Arabic OCR Readability Benchmark
Last run: June 8, 2026.
Benchmark file: test_pdfs/arabic-reader-5-page-test.pdf
Scoring uses the app's assess_text_quality and speech-readiness metrics: Arabic word count, common Arabic word hits, one-letter fragment ratio, low-information line ratio, placeholder ratio, and total quality score. Higher score is better; good is preferred over warning.
Result
Recommended OCR:
OCR_ENGINE=tesseract
OCR_RENDER_ZOOM=2
TESSERACT_PSM=4
This setting produced the most readable 5-page output while staying practical for full-book jobs.
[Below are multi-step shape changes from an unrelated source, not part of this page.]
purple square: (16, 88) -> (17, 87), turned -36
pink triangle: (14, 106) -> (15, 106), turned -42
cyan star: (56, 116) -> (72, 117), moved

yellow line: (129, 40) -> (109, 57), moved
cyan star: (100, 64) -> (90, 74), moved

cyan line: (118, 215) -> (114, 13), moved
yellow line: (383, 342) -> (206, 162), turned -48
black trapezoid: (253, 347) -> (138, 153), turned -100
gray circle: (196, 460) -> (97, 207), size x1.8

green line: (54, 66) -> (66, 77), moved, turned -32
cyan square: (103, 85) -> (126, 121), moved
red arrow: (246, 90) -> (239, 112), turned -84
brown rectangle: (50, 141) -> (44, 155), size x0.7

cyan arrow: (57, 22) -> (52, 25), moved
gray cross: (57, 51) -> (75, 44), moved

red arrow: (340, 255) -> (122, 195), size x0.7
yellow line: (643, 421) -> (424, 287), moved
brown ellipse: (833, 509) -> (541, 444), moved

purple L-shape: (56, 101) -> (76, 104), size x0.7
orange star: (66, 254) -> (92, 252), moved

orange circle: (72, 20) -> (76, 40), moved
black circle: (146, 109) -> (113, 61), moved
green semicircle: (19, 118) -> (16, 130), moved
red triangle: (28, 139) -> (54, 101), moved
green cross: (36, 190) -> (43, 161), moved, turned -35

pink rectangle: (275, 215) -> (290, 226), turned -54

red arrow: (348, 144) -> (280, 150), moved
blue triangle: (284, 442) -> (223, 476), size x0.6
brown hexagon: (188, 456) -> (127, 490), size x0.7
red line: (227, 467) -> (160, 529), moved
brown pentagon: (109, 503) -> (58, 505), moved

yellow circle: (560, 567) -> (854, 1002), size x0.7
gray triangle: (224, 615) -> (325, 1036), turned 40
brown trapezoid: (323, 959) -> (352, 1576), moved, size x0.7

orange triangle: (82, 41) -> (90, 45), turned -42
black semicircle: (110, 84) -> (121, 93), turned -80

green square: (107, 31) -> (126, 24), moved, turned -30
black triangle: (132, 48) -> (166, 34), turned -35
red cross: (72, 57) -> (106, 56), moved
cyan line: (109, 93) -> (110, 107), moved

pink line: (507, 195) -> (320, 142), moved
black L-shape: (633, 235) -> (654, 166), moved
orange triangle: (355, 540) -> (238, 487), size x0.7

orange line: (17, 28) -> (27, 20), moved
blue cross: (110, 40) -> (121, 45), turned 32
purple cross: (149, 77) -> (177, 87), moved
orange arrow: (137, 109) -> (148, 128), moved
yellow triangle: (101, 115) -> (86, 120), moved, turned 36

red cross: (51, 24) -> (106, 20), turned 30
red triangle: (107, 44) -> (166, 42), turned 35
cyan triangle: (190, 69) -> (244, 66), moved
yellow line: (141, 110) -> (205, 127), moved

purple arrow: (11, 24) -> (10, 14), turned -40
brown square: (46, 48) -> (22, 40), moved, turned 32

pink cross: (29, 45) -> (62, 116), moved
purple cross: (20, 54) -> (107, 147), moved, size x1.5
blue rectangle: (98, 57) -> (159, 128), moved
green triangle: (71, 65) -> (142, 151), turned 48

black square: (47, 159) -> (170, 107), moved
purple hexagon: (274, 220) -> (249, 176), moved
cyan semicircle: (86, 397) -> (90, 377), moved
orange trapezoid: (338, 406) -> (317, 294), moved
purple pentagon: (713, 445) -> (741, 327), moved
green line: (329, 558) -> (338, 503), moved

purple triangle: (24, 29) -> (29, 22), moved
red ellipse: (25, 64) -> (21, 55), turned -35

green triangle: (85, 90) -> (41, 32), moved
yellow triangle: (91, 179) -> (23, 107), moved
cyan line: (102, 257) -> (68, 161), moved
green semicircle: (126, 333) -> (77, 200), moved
Top 3 tested OCR settings:
Tesseract Arabic - Best readable:OCR_ENGINE=tesseract OCR_RENDER_ZOOM=2 TESSERACT_PSM=4Tesseract Arabic - Faster readable:OCR_ENGINE=tesseract-fast OCR_RENDER_ZOOM=1.5 TESSERACT_PSM=6PaddleOCR Arabic - Faster fallback:OCR_ENGINE=paddleocr
| OCR setting | Pages | Seconds | Quality | Score | Arabic words | Fragment line ratio | Extraction |
|---|---|---|---|---|---|---|---|
| Tesseract 2x PSM 4 | 5 | 37.30 | good | 11919.05 | 3120 | 0.0433 | tesseract@2x-psm4 |
| Tesseract default PSM 6 | 5 | 28.88 | good | 11510.50 | 3284 | 0.0166 | tesseract@1.5x-psm6 |
| PaddleOCR Arabic | 5 | 106.91 | warning | 8105.80 | 2251 | 0.3133 | paddleocr |
| Auto fallback | 5 | 104.47 | warning | 8105.80 | 2251 | 0.3133 | paddleocr |
| EasyOCR mode | 5 | 102.39 | warning | 8105.80 | 2251 | 0.3133 | paddleocr |
The slower comparison modes were tested on the 1-page sample because the full 5-page comparison exceeded the 10-minute run window. Both selected the same underlying winner, tesseract@2x-psm4, but took about 4.5 minutes for one page:
| OCR setting | Pages | Seconds | Quality | Score | Arabic words | Extraction |
|---|---|---|---|---|---|---|
| Arabic OCR comparison | 1 | 280.76 | good | 3565.85 | 719 | arabic:tesseract@2x-psm4 |
| Maximum Arabic OCR | 1 | 268.47 | good | 3565.85 | 719 | arabic-max:tesseract@2x-psm4 |
Interpretation
arabic and arabic-max are useful short-sample diagnostics because they can compare installed OCR engines and pick the cleanest text. They are not the right default for long PDFs on the current free worker because they spend minutes per page and selected Tesseract anyway.
PaddleOCR is available and works, but on this book sample it returned many low-information lines and more fragmented Arabic text. It remains a fallback, not the recommendation.
The live/default website setting should therefore be 1. Tesseract Arabic - Best readable.